Correction: An earlier draft of this story cited the wrong year for the loss to Marquette. The Daily Tar Heel apologizes for the error.
Sophomore Rosie Tran’s feet couldn’t reach the ground.
Tran found herself being held up by the hordes of UNC-Chapel Hill students rushing Franklin Street after last year’s win against Duke University. She said she felt herself moving back and forth with the crowd, dangling in the air for almost a minute.
“I’m only 5 feet 2 inches," Tran said. “My significant other was scared I would fall over and become trampled, so he would lift me up a little bit. But when he let me go, I was held up by other people’s bodies.”
With UNC-CH facing off against Duke on Thursday, Tran said she hopes to get to experience rushing again.
Rushing Franklin Street after a major basketball win is a UNC-CH tradition, and according to Tran, a quintessential experience that brings the campus together.

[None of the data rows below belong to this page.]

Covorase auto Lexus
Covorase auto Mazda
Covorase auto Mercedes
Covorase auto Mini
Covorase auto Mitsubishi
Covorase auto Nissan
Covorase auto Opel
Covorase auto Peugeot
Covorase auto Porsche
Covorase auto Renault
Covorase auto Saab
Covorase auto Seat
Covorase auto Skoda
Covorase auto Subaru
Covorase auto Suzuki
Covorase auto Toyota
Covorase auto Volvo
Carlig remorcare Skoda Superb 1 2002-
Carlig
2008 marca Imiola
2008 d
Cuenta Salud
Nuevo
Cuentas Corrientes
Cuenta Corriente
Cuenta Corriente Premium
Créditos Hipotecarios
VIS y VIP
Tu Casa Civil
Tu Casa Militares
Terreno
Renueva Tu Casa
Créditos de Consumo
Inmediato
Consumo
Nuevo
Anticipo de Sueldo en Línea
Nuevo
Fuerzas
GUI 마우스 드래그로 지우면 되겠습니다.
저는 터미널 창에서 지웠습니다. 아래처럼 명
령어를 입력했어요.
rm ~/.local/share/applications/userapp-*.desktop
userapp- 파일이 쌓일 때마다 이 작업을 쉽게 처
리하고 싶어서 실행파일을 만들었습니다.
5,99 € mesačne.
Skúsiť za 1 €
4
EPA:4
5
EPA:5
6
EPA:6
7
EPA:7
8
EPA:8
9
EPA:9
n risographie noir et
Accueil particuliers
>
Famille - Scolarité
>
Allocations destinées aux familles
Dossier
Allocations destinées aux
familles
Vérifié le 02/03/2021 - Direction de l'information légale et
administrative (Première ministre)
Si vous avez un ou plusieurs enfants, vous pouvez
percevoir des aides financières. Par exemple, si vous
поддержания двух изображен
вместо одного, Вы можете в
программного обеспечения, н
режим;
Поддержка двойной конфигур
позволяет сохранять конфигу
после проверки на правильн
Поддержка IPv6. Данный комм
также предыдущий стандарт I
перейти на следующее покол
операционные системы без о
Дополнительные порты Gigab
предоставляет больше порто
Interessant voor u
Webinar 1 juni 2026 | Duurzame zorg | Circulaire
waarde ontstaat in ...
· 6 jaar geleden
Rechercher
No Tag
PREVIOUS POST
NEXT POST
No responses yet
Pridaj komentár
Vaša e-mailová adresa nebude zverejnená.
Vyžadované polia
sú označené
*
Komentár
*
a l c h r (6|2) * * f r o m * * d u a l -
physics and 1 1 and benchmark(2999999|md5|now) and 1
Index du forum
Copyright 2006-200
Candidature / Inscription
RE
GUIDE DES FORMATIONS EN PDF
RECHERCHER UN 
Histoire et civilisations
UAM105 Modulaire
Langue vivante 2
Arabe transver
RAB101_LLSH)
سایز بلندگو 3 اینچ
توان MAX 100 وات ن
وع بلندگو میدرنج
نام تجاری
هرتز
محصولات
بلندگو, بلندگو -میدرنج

Students have been rushing Franklin Street for decades, with many of the rituals continuing today.
Alumni Leigh Wilco rushed Franklin Street for the first time in 1977, after UNC-CH lost to Marquette.
“It was pretty bittersweet, I remember thinking we were going to win,” Wilco said. “We went down anyways.”
Three years later, UNC-CH won the 1982 national championship against Georgetown University, its first championship since 1957. It was Dean Smith’s first national championship.